This code presents the work developed for a large-scale analysis of Underground Forums. The scripts above allow the extraction of the data from a dataset and making use of that data, it is able to extract relationships between users.
This instructions would allow to execute the analysis on the dataset CrimeBB by Cambridge Cybercrime Centre.
The project is compiled and used under Python 3.7 version. It is not granted the functioning under other versions of the programming language. With the following command, all dependencies in requirements.txt should be installed:
conda create --name multfs --file requirements.txt
In case the database is PostgreSQL as in this case, the file db_credentials_example.py
must be updated to include the credentials and renamed to db_credentials.py
The execution of the methodology requires several steps before being executed. In this project we provide the code used for the specific use case. In the case of using different features, the function generate_args_dict
in __init__.py
should be modified to add the new features and its locations.

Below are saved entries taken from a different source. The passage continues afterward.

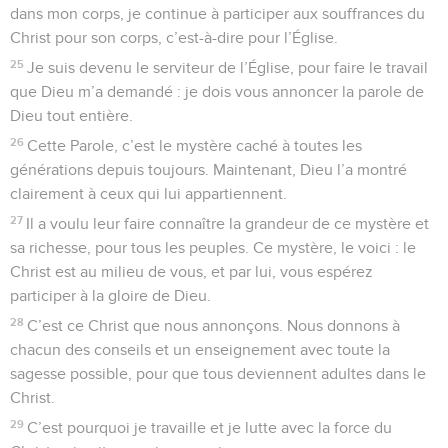
dans mon corps, je continue à participer aux souffrances du
Christ pour son corps, c’est-à-dire pour l’Église.
25
Je suis devenu le serviteur de l’Église, pour faire le travail
que Dieu m’a demandé : je dois vous annoncer la parole de
Dieu tout entière.
26
Cette Parole, c’est le mystère caché à toutes les
générations depuis toujours. Maintenant, Dieu l’a montré
clairement à ceux qui lui appartiennent.
27
Il a voulu leur faire connaître la grandeur de ce mystère et
sa richesse, pour tous les peuples. Ce mystère, le voici : le
Christ est au milieu de vous, et par lui, vous espérez
participer à la gloire de Dieu.
28
C’est ce Christ que nous annonçons. Nous donnons à
chacun des conseils et un enseignement avec toute la
sagesse possible, pour que tous deviennent adultes dans le
Christ.
29
C’est pourquoi je travaille et je lutte avec la force du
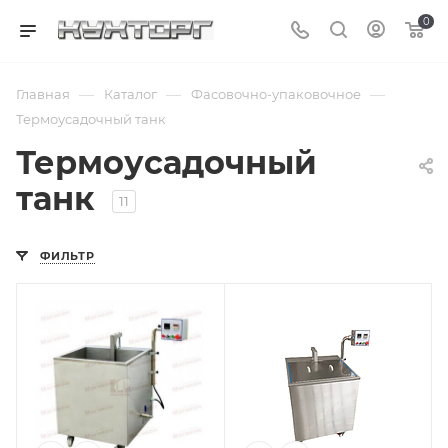
0
—
—
—
Главная
Каталог
Фасовочно-упаковочное
Термоусадочный танк
Термоусадочный
танк
11
ФИЛЬТР
Подпись к товару
напольная
установка; 380 В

In the specific case of using the CrimeBB dataset, we perform the following steps. The first and fastest option is to execute:
python3 __init__.py alternative
However, this option does not include the computation of the thresholds that are necessary. For such purpose, we should execute the methodology step by step.
By executing the following command, we extract all the users associated to features:
python3 dataset_generators.py datasets
Before computing the pair similarities (coincidence and uniqueness), we need to evaluate the rank reduction by means of the optimal reduction graphs. Executing the following command, we generate the graph with the reductions in <feature>_files/<feature>_optimal_dist.pdf
:
python3 __init__.py optcsv
Finally, we can compute the pair similarities with:
python3 __init__.py cfs
Once it has been executed for all features, we can compute and execute the final snipet to obtain the MultFS in weighted_average.csv
:
python3 __init__.py multfs